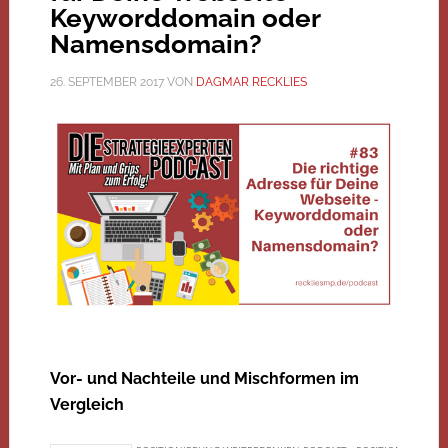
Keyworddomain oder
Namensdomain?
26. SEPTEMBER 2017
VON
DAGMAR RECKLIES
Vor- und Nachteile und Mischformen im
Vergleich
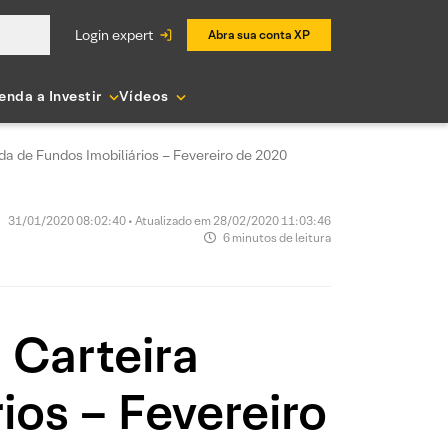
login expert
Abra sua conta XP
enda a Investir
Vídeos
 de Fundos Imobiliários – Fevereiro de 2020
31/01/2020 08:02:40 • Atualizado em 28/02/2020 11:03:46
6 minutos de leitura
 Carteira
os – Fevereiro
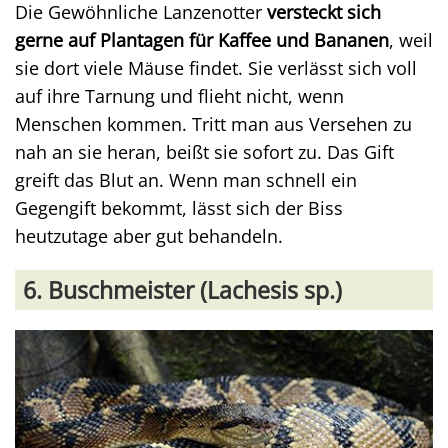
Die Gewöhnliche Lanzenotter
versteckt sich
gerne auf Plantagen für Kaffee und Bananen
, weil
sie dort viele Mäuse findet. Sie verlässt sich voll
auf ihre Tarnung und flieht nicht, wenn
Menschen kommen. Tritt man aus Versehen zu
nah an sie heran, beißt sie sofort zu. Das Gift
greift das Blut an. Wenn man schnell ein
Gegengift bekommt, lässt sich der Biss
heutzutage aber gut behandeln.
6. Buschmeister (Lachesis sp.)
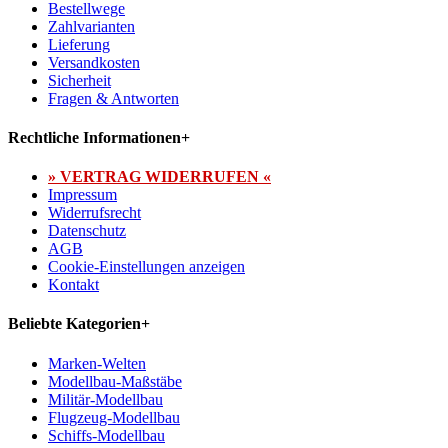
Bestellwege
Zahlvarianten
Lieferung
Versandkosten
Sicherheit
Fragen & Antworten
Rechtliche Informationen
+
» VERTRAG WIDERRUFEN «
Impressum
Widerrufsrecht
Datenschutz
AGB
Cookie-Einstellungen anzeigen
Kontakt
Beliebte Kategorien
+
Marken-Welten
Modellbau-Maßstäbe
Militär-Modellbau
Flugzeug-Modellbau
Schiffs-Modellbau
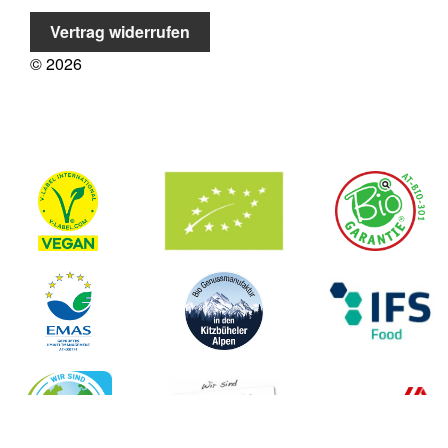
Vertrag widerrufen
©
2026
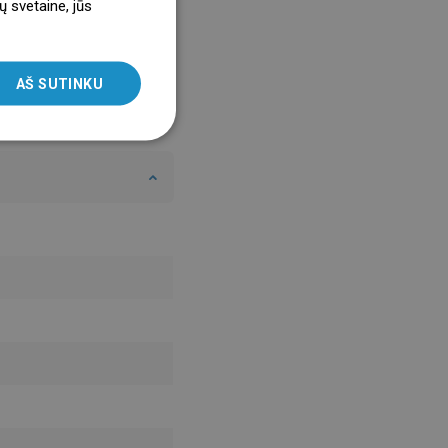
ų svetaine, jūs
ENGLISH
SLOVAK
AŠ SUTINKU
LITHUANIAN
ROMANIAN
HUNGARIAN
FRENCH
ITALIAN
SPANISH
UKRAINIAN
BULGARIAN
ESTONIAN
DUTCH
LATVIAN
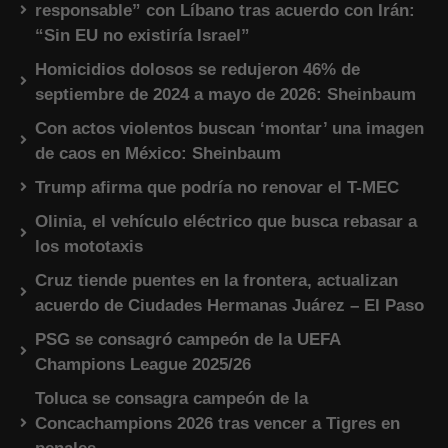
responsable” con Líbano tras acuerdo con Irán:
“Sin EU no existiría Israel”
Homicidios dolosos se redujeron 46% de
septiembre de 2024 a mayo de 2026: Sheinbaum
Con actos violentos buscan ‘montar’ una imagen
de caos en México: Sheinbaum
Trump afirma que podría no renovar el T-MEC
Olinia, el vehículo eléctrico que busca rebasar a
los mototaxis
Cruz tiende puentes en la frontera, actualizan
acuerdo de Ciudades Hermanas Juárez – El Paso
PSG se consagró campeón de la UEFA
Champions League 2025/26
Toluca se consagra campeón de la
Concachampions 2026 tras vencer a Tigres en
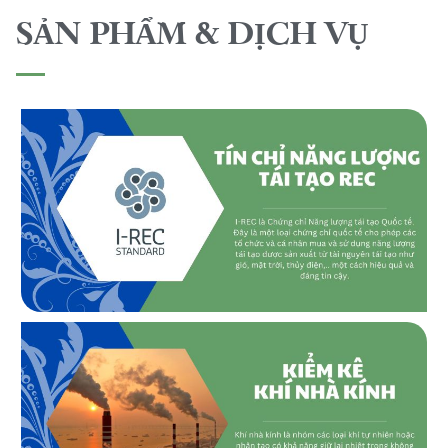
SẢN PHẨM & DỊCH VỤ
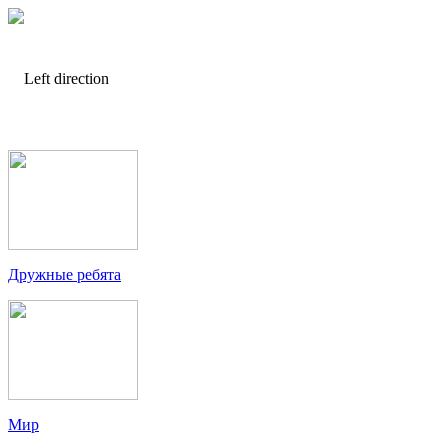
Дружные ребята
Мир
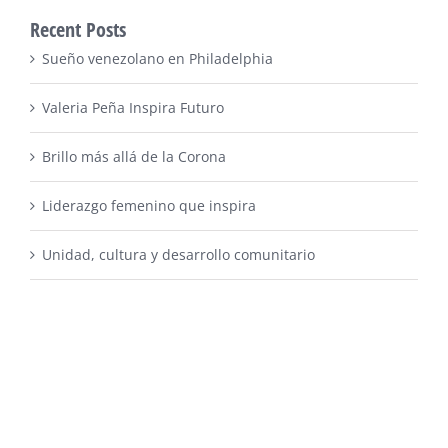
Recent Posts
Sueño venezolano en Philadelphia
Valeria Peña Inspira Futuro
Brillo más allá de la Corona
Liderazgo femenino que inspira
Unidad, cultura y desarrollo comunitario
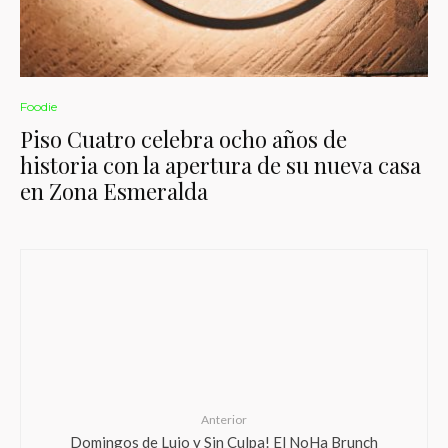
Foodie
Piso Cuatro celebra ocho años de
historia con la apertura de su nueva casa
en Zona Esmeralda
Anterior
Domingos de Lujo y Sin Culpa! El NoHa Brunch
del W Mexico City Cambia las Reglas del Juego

==

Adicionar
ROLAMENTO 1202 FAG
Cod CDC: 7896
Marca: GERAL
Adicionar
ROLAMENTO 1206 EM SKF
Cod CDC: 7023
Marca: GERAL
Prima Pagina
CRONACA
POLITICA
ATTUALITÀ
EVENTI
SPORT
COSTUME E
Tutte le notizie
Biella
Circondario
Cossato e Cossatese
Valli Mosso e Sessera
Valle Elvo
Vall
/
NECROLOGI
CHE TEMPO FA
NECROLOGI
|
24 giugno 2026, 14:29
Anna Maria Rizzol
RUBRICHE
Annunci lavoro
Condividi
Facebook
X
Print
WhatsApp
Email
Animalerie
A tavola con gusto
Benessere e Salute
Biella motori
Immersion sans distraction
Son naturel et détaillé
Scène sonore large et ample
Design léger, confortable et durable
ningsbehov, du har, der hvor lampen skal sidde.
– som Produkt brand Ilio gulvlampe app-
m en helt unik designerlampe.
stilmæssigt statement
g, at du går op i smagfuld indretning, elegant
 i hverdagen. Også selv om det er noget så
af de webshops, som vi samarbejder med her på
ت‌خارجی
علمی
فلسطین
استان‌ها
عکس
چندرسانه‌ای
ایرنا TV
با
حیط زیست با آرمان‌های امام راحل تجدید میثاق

- WORK ITEM -
Taking the entries above, print exactly the lines starting at the line with "Valli Mosso e Sessera" and ending at the line with "حیط زیست با آرمان‌های امام راحل تجدید میثاق", both included.

- WRITTEN SOLUTION -
Valli Mosso e Sessera
Valle Elvo
Vall
/
NECROLOGI
CHE TEMPO FA
NECROLOGI
|
24 giugno 2026, 14:29
Anna Maria Rizzol
RUBRICHE
Annunci lavoro
Condividi
Facebook
X
Print
WhatsApp
Email
Animalerie
A tavola con gusto
Benessere e Salute
Biella motori
Immersion sans distraction
Son naturel et détaillé
Scène sonore large et ample
Design léger, confortable et durable
ningsbehov, du har, der hvor lampen skal sidde.
– som Produkt brand Ilio gulvlampe app-
m en helt unik designerlampe.
stilmæssigt statement
g, at du går op i smagfuld indretning, elegant
 i hverdagen. Også selv om det er noget så
af de webshops, som vi samarbejder med her på
ت‌خارجی
علمی
فلسطین
استان‌ها
عکس
چندرسانه‌ای
ایرنا TV
با
حیط زیست با آرمان‌های امام راحل تجدید میثاق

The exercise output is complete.